N-Tree

This tutorial features a simple hydrodynamics code based on Smoothed Particle Hydrodynamics (SPH) applied to a classic hydrodynamics problem called the Sod shock tube. Through this example, it presents the different capabilities and interface of the N-Tree topology.

SPH sodtube

SPH is a meshfree method that uses particles to represent units of mass in space. Each particle interacts with neighboring particles using a smoothing length (h) and a function called a kernel (W), the following figure illustrates this concept of area of influence.

../../_images/general_sph.png — Fig. 9 Smoothed Particle Hydrodynamics particle interaction.

In order to represent this system of particles and to efficiently find neighboring particles, the best implementations are based on a tree data structure. Each particle is assigned a unique key using space-filling curves such as Morton or Hilbert ordering. These keys are then used to create the tree data structure while keeping data locality for efficient neighbor computation.

../../_images/quadtree.png — Fig. 10 Two dimensional N-Tree construction based on keys using Morton ordering. On the left figure we can see that the space is divided in quadrants (for two dimensions). If multiple particles are in the same quadrant, we divide it in four, using the Morton ordering (also called the Z-order). These quadrants are labeled 0, 1, 2, and 3 for the top left, top right, bottom left, and bottom right respectively (forming a “Z” shape in space). Each time a quadrant is divided, these indices are concatenated to form a `key`. We can find the same decomposition in the N-Tree on the right figure.

The implementation is based on four files:

ntree_sph.hh: The SPH specialization of the N-Tree. It will be used to illustrate the different tree traversals methods.
ntree.cc: The Sod shock tube implementation, creates the N-Tree and uses tasks to evolve the simulation.
sph_physics.hh: Provides the physics used in the tasks of ntree.cc.
control.hh: The different control points to run the example.

In this document we will refer to the leaves of the N-Tree as entities. In this example the entities will represent the particles in SPH. The other components of the tree are called nodes and are a separate index space. The keys will refer to the space-filling curve values associated with the entities and nodes.

We will first focus on the ntree.cc file which implements the Sod shock tube, using the specialization described later. We will not detail all the tasks and the physics involved, but this will give us an opportunity to explore the capabilities of the N-Tree.

Control Model

This example uses the FleCSI control model with four actions:

initialize_action: Generates the N-Tree topology and populates the different fields with initial data.
iterate_action: This cycle in the control model loops over the physics functions to compute the Sod shock tube interactions.
output_action: This action outputs information about the simulation to text files, per iteration and per color.

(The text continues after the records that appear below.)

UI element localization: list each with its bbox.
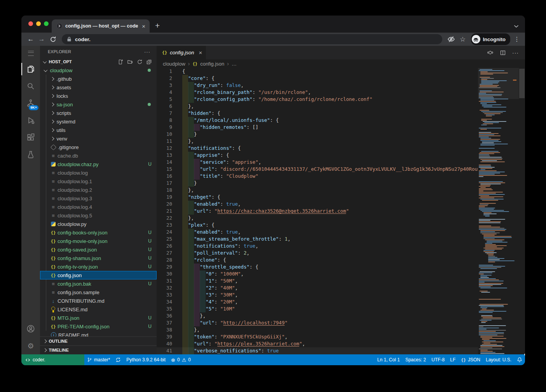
code-line[interactable]: 14"service": "apprise",	[157, 159, 478, 166]
source-control-icon[interactable]: 9K+	[21, 95, 40, 112]
code-line[interactable]: 41"verbose_notifications": true	[157, 347, 478, 354]
tree-item-utils[interactable]: utils	[40, 126, 157, 134]
extensions-icon[interactable]	[21, 129, 40, 146]
code-line[interactable]: 16"title": "Cloudplow"	[157, 173, 478, 180]
code-line[interactable]: 26"notifications": true,	[157, 243, 478, 250]
menu-icon[interactable]	[21, 46, 40, 61]
tree-item-config.json[interactable]: {}config.json	[40, 271, 157, 279]
python-interpreter-item[interactable]: Python 3.9.2 64-bit	[124, 354, 168, 365]
close-icon[interactable]: ×	[197, 49, 202, 56]
tree-item-CONTRIBUTING.md[interactable]: ↓CONTRIBUTING.md	[40, 297, 157, 305]
tree-item-config-books-only.json[interactable]: {}config-books-only.jsonU	[40, 228, 157, 237]
minimize-window-button[interactable]	[36, 21, 41, 26]
split-editor-icon[interactable]	[500, 50, 506, 56]
code-line[interactable]: 10}	[157, 131, 478, 138]
tree-item-.gitignore[interactable]: .gitignore	[40, 143, 157, 151]
sync-item[interactable]	[113, 354, 124, 365]
code-line[interactable]: 25"max_streams_before_throttle": 1,	[157, 236, 478, 243]
search-icon[interactable]	[21, 78, 40, 95]
editor-tab-config-json[interactable]: {} config.json ×	[157, 46, 206, 59]
code-line[interactable]: 30"0": "1000M",	[157, 271, 478, 278]
forward-button[interactable]: →	[36, 35, 47, 43]
editor-scrollbar[interactable]	[519, 68, 525, 354]
language-mode-item[interactable]: {} JSON	[458, 354, 483, 365]
tree-item-MTG.json[interactable]: {}MTG.jsonU	[40, 314, 157, 322]
bookmark-star-icon[interactable]: ☆	[457, 35, 469, 43]
tree-item-cloudplow.log.1[interactable]: ≡cloudplow.log.1	[40, 177, 157, 186]
indentation-item[interactable]: Spaces: 2	[403, 354, 429, 365]
tree-item-cloudplow.py[interactable]: cloudplow.py	[40, 220, 157, 228]
code-line[interactable]: 23"plex": {	[157, 222, 478, 229]
code-line[interactable]: 5"rclone_config_path": "/home/chaz/.conf…	[157, 96, 478, 103]
code-line[interactable]: 27"poll_interval": 2,	[157, 250, 478, 257]
tree-item-cloudplow.log.4[interactable]: ≡cloudplow.log.4	[40, 203, 157, 211]
refresh-icon[interactable]	[137, 59, 143, 65]
code-editor[interactable]: 1{2"core": {3"dry_run": false,4"rclone_b…	[157, 68, 478, 354]
code-line[interactable]: 22},	[157, 215, 478, 222]
cursor-position-item[interactable]: Ln 1, Col 1	[375, 354, 403, 365]
code-line[interactable]: 12"notifications": {	[157, 145, 478, 152]
reload-button[interactable]	[47, 36, 59, 43]
tree-item-cloudplow[interactable]: cloudplow	[40, 66, 157, 75]
minimap[interactable]	[478, 68, 519, 354]
git-branch-item[interactable]: master*	[84, 354, 113, 365]
eol-item[interactable]: LF	[447, 354, 458, 365]
explorer-icon[interactable]	[21, 61, 40, 78]
code-line[interactable]: 19"nzbget": {	[157, 194, 478, 201]
tree-item-cloudplow.log.5[interactable]: ≡cloudplow.log.5	[40, 211, 157, 220]
workspace-section-header[interactable]: HOST_OPT	[40, 57, 157, 66]
tree-item-config-tv-only.json[interactable]: {}config-tv-only.jsonU	[40, 262, 157, 271]
code-line[interactable]: 11},	[157, 138, 478, 145]
encoding-item[interactable]: UTF-8	[429, 354, 447, 365]
tree-item-venv[interactable]: venv	[40, 134, 157, 143]
tree-item-config.json.sample[interactable]: ≡config.json.sample	[40, 288, 157, 297]
breadcrumb-symbol[interactable]: …	[232, 61, 237, 67]
tree-item-cloudplow.chaz.py[interactable]: cloudplow.chaz.pyU	[40, 160, 157, 168]
code-line[interactable]: 15"url": "discord://650104445434331137/_…	[157, 166, 478, 173]
eye-slash-icon[interactable]	[445, 35, 457, 43]
code-line[interactable]: 40"url": "https://plex.3526harriet.com",	[157, 340, 478, 347]
code-line[interactable]: 38},	[157, 326, 478, 333]
tree-item-cloudplow.log.2[interactable]: ≡cloudplow.log.2	[40, 186, 157, 194]
back-button[interactable]: ←	[25, 35, 36, 43]
code-line[interactable]: 31"1": "50M",	[157, 278, 478, 284]
remote-indicator[interactable]: coder.	[21, 354, 84, 365]
breadcrumb-file[interactable]: config.json	[200, 61, 224, 67]
tab-close-icon[interactable]: ×	[141, 23, 147, 29]
tree-item-locks[interactable]: locks	[40, 92, 157, 100]
test-beaker-icon[interactable]	[21, 146, 40, 163]
tree-item-README.md[interactable]: iREADME.md	[40, 331, 157, 336]
account-icon[interactable]	[21, 320, 40, 337]
code-line[interactable]: 8"/mnt/local/.unionfs-fuse": {	[157, 117, 478, 124]
gear-icon[interactable]: ⚙	[21, 337, 40, 354]
tree-item-config-movie-only.json[interactable]: {}config-movie-only.jsonU	[40, 237, 157, 245]
tree-item-sa-json[interactable]: sa-json	[40, 100, 157, 109]
browser-tab[interactable]: config.json — host_opt — code ×	[52, 19, 150, 33]
browser-menu-icon[interactable]: ⋮	[513, 36, 521, 43]
explorer-more-icon[interactable]: ···	[144, 49, 150, 55]
code-line[interactable]: 36},	[157, 312, 478, 319]
code-line[interactable]: 24"enabled": true,	[157, 229, 478, 236]
code-line[interactable]: 20"enabled": true,	[157, 201, 478, 208]
code-line[interactable]: 7"hidden": {	[157, 110, 478, 117]
code-line[interactable]: 32"2": "40M",	[157, 284, 478, 291]
code-line[interactable]: 37"url": "http://localhost:7949"	[157, 319, 478, 326]
code-line[interactable]: 6},	[157, 103, 478, 110]
editor-more-icon[interactable]: ···	[512, 50, 519, 56]
new-folder-icon[interactable]	[127, 59, 133, 65]
tree-item-PRE-TEAM-config.json[interactable]: {}PRE-TEAM-config.jsonU	[40, 322, 157, 331]
code-line[interactable]: 4"rclone_binary_path": "/usr/bin/rclone"…	[157, 89, 478, 96]
tree-item-cloudplow.log[interactable]: ≡cloudplow.log	[40, 168, 157, 177]
code-line[interactable]: 33"3": "30M",	[157, 291, 478, 298]
zoom-window-button[interactable]	[44, 21, 49, 26]
address-bar[interactable]: coder.	[62, 34, 442, 44]
tree-item-.github[interactable]: .github	[40, 75, 157, 83]
breadcrumb-folder[interactable]: cloudplow	[163, 61, 185, 67]
new-file-icon[interactable]	[118, 59, 124, 65]
tree-item-systemd[interactable]: systemd	[40, 117, 157, 126]
tree-item-LICENSE.md[interactable]: LICENSE.md	[40, 305, 157, 314]
tree-item-config.json.bak[interactable]: ≡config.json.bakU	[40, 279, 157, 288]
outline-section[interactable]: OUTLINE	[40, 336, 157, 345]
code-line[interactable]: 34"4": "20M",	[157, 298, 478, 305]
problems-item[interactable]: ⊗ 0 ⚠ 0	[168, 354, 194, 365]
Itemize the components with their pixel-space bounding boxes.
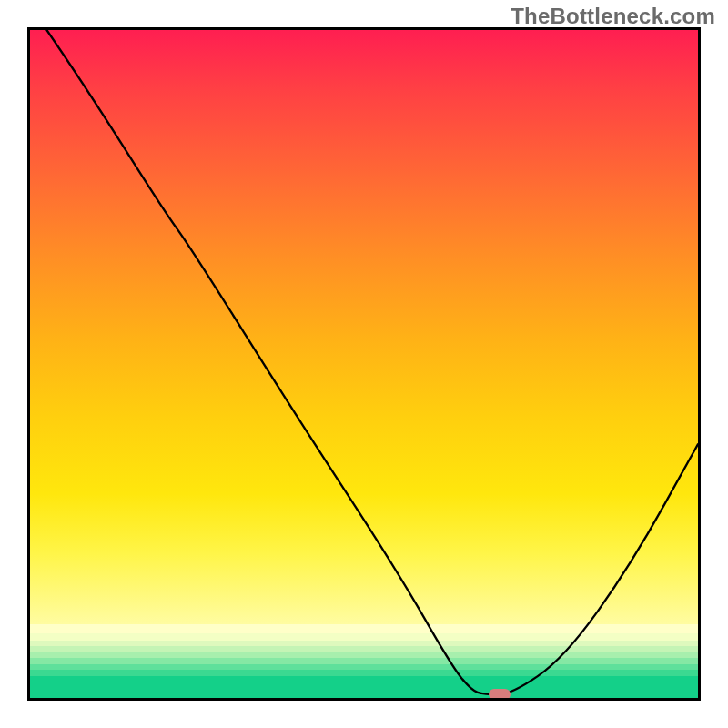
optimal-marker [489, 689, 511, 698]
plot-inner [30, 30, 698, 698]
curve-layer [30, 30, 698, 698]
plot-area [27, 27, 701, 701]
bottleneck-chart: TheBottleneck.com [0, 0, 728, 728]
bottleneck-curve-path [46, 30, 698, 694]
watermark-text: TheBottleneck.com [511, 4, 715, 29]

It is part of the cycle.
finalize_action: This action assembles each iteration information from all colors into one text file per iteration on color 0.

The control model can be represented as:

../../_images/sph-control-model.svg — Fig. 11 The control model for the N-Tree tutorial.

N-Tree Setup and Fields

The N-Tree setup happens in initialize_action:

  const int nents = sph::n_entities.value();
  s.allocate(cp.sph_ntree,
    sph_ntree_t::mpi_coloring(s, s.runtime().processes(), nents),
    nents);

  auto rho = density(*cp.sph_ntree);
  auto p = pressure(*cp.sph_ntree);
  auto v = velocity(*cp.sph_ntree);
  auto u = energy(*cp.sph_ntree);
  auto is_w = is_wall(*cp.sph_ntree);
  s.execute<init_sodtube_task>(*cp.sph_ntree, rho, p, v, u, is_w);

  sph_ntree_t::build_ntree(s, *cp.sph_ntree);

Firstly, the initial information about the entities is retrieved, either from a file or directly generated in the program. In this example we compute this information directly in the program. This vital information is used to create the N-Tree data structure through our SPH specialization using coordinates, mass, and radius. The coloring sph_ntree_t::mpi_coloring is constructed internally via the color function from the specialization. It defines how the particles are distributed among all the colors. In this example the specialization just provides a simple load-balancing scheme with an equal number of entities per color. scheduler::allocate creates a topology instance, filling in the sph_ntree_t::ptr argument and calling sph_ntree_t::initialize to creates the basic memory layout to input the initial particle information. Before generating the N-Tree data structure, we must populate the different user-defined fields. These fields are defined at the top of the ntree.cc file:

const field<double>::definition<sph_ntree_t> density, pressure, energy,
  d_energy, velocity, acceleration, sound_speed;
const field<bool>::definition<sph_ntree_t> is_wall;

The fields are added to the collection of fields that are already provided on the entities index space by the N-Tree topology and populated in the specialization:

e_keys: entities keys
e_colors: entities colors
e_i: entities interactions
n_i: nodes interactions

These specific fields, tied to the N-Tree topology and vital for its operation, can be accessed through the topology accessor. The task init_sodtube_task shows the access to both this topology accessor and the accessors to the different fields added by the user. We are passing all the fields to a function handled by the physics part of the tutorial in the file sph_physics.hh called via sph::init_physics.

// init_sodtube_task
void
init_sodtube_task(sph_ntree_t::accessor<ro, na> t,
  field<double>::accessor<wo, na> rho,
  field<double>::accessor<wo, na> p,
  field<double>::accessor<wo, na> v,
  field<double>::accessor<wo, na> u,
  field<bool>::accessor<wo, na> is_w) noexcept {
  sph::init_physics(t, v.span(), rho.span(), p.span(), u.span(), is_w.span());
} // init_sodtube_task

The entities can then be looped over to initialize their data. This is presented in the next subsection, demonstrating different access patterns.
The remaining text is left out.